Activity:
Your task is to copy each line of the records that includes the string "beauty".

Data supplied:

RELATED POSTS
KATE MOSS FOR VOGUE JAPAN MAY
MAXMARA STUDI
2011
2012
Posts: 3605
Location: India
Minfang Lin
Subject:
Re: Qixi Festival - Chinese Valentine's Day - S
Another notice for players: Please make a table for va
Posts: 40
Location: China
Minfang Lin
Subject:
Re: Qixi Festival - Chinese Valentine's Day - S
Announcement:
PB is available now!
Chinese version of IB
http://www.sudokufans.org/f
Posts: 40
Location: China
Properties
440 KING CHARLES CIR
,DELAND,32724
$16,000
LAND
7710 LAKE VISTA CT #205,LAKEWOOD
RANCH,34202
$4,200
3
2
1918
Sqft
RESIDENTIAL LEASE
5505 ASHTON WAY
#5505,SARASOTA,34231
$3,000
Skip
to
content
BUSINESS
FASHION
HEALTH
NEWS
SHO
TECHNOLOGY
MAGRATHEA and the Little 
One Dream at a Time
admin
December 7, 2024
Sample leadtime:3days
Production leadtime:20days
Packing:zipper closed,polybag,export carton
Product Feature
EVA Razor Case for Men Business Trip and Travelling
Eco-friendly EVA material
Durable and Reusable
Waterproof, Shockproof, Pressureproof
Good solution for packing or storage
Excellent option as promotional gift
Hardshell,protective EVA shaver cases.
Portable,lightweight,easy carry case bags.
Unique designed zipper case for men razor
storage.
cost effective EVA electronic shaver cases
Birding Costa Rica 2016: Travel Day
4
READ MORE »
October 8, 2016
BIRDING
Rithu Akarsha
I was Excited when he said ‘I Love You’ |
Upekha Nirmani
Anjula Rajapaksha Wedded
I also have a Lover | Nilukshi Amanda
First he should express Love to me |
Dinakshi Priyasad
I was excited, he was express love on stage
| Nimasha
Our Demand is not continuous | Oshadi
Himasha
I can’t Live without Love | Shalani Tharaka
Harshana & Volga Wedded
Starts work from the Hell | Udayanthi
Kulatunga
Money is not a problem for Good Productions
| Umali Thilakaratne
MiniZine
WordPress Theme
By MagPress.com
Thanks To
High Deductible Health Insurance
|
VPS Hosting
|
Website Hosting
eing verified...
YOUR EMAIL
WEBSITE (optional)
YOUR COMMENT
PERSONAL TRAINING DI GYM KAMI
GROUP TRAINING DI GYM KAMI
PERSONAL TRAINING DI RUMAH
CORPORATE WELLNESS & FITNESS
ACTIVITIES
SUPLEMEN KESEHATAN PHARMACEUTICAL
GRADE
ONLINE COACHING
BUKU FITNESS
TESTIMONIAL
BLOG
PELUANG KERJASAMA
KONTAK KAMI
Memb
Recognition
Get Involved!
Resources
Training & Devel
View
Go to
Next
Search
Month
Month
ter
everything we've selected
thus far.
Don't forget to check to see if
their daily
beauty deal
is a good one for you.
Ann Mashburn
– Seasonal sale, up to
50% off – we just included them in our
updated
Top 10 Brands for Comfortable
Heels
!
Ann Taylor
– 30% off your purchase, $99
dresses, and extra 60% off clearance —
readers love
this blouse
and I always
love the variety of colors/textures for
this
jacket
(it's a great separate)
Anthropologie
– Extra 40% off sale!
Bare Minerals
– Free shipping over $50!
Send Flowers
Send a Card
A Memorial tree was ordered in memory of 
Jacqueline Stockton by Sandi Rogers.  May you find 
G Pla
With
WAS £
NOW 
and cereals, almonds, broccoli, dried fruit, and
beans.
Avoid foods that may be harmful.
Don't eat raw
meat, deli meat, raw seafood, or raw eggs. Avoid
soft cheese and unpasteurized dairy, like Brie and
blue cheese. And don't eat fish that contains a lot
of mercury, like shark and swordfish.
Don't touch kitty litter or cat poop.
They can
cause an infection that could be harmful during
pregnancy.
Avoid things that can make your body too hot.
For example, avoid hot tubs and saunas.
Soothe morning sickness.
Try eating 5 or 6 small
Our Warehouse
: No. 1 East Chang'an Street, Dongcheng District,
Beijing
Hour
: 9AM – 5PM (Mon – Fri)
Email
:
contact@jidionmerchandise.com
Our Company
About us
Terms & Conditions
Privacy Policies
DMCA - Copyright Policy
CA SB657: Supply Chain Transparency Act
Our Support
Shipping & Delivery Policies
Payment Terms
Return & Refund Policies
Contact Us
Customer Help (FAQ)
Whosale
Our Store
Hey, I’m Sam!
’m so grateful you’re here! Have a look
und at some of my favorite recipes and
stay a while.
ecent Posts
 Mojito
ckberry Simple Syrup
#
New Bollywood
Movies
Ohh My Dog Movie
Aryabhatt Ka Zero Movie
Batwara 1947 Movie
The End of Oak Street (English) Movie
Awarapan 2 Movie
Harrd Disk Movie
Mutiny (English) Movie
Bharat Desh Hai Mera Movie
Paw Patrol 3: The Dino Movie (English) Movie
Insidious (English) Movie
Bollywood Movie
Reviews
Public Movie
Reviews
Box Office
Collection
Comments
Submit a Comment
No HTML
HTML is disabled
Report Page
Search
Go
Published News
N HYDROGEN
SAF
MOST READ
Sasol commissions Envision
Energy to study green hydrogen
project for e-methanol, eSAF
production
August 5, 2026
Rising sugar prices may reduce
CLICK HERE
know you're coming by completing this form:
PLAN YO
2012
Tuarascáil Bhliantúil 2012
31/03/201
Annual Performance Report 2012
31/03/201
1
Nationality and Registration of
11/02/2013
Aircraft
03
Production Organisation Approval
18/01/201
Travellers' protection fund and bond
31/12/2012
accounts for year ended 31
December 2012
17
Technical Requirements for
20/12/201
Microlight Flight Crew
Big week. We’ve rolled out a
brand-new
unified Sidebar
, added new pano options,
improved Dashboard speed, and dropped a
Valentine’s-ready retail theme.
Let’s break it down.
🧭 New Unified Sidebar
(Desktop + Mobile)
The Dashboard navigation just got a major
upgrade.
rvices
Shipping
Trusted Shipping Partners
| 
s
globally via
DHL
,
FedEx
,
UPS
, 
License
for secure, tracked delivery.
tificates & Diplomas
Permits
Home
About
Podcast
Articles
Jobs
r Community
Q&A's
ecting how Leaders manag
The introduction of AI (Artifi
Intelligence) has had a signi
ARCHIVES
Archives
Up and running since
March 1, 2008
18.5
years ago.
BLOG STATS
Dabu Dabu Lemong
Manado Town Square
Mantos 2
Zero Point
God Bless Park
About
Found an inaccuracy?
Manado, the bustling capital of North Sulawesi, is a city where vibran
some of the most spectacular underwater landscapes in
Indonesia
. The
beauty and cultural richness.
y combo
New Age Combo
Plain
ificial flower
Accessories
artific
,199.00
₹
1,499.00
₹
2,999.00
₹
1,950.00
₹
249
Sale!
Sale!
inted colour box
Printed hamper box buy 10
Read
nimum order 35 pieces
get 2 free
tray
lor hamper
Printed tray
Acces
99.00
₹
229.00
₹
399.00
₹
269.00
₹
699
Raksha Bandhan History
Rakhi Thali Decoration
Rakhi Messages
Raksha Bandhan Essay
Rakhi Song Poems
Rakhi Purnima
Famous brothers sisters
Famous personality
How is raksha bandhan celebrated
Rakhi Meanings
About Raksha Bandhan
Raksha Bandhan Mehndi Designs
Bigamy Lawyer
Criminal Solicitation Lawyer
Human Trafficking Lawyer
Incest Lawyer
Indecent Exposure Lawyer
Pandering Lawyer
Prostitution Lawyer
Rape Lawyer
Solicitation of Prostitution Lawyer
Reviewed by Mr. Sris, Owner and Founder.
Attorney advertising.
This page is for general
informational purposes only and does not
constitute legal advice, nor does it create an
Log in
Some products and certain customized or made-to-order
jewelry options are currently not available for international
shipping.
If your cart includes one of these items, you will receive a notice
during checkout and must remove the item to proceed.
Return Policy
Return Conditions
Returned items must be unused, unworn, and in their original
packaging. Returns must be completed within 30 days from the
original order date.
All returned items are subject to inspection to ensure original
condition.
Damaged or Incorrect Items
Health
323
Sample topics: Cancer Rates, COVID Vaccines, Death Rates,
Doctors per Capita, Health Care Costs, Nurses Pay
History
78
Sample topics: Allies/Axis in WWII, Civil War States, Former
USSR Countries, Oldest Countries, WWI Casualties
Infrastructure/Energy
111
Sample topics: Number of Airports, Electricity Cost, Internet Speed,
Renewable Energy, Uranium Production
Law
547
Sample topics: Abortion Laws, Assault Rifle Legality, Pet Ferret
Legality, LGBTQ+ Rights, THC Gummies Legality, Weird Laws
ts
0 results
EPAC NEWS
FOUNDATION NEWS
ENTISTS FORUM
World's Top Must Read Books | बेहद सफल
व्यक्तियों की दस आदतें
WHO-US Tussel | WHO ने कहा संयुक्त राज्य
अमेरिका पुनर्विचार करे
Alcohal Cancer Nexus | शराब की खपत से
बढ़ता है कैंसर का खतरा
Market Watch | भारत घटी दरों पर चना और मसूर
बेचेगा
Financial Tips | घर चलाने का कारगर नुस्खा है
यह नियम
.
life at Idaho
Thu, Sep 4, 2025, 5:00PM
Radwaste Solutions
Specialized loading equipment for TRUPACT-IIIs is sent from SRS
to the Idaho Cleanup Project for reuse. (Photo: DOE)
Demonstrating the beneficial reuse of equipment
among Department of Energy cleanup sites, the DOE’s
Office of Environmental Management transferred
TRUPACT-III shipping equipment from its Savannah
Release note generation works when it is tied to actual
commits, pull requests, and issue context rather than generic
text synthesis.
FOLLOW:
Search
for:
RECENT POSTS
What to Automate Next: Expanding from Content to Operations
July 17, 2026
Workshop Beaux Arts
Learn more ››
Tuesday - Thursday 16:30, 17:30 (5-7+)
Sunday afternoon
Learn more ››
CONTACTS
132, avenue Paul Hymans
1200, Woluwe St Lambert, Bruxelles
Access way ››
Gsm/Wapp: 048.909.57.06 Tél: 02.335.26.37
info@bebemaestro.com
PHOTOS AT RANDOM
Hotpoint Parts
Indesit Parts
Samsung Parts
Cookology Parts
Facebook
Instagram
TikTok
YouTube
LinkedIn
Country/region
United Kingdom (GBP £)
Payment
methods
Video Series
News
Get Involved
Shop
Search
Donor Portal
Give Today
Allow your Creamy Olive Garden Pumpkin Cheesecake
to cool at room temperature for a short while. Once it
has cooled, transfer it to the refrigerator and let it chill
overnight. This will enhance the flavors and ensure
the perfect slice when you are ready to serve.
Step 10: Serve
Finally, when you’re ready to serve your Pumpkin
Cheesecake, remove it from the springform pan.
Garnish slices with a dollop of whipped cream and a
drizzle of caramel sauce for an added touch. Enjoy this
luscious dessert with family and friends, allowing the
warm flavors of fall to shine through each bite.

Completed exercise:
beauty deal
beauty and cultural richness.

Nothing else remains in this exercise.